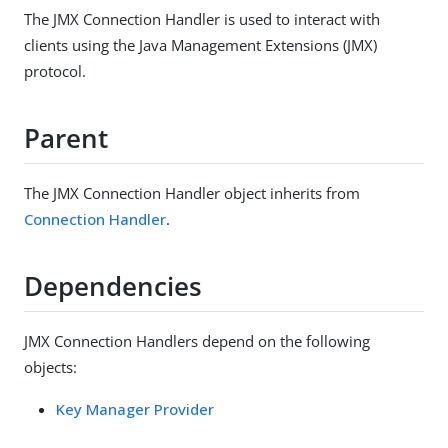
The JMX Connection Handler is used to interact with
clients using the Java Management Extensions (JMX)
protocol.
Parent
The JMX Connection Handler object inherits from
Connection Handler
.
Dependencies
JMX Connection Handlers depend on the following
objects:
Key Manager Provider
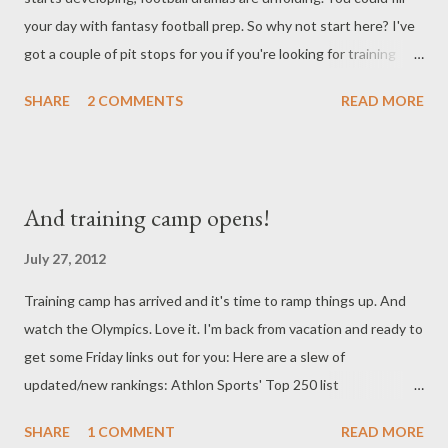
your day with fantasy football prep. So why not start here? I've
got a couple of pit stops for you if you're looking for training
camp tidbits. Lots of good stuff here: Fantasy Guru's John
SHARE
2 COMMENTS
READ MORE
Hansen updates his blog periodically - always a great place to
scope out and right now he's got a helpful piece up for those
needing news and updates from around the league: Thoughts
from the first few days of camp . Rotoworld reviews some of the
And training camp opens!
biggest position battles and how they seem to be shaking out
thus far in Training Camp Battles . Speaking of the latest news,
July 27, 2012
this Roto Arcade article on Mike Wallace and his contract
Training camp has arrived and it's time to ramp things up. And
situation is now a few days old but I think it still holds as of
watch the Olympics. Love it. I'm back from vacation and ready to
Monday morning in terms of being accurate. Could be very
get some Friday links out for you: Here are a slew of
interesting if Wallace does indeed get traded. Those of you in
updated/new rankings: Athlon Sports' Top 250 list
IDP leagues might find the following ar...
TheDynastyGuy's Dynasty RB Rankings (for PPR) Fantasy
SHARE
1 COMMENT
READ MORE
Knuckleheads' Running Back Rankings includes brief player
══════
Scan the records for lines with the string "updates". Give the number of such lines and nothing else.

=== Solution to the problem ===
2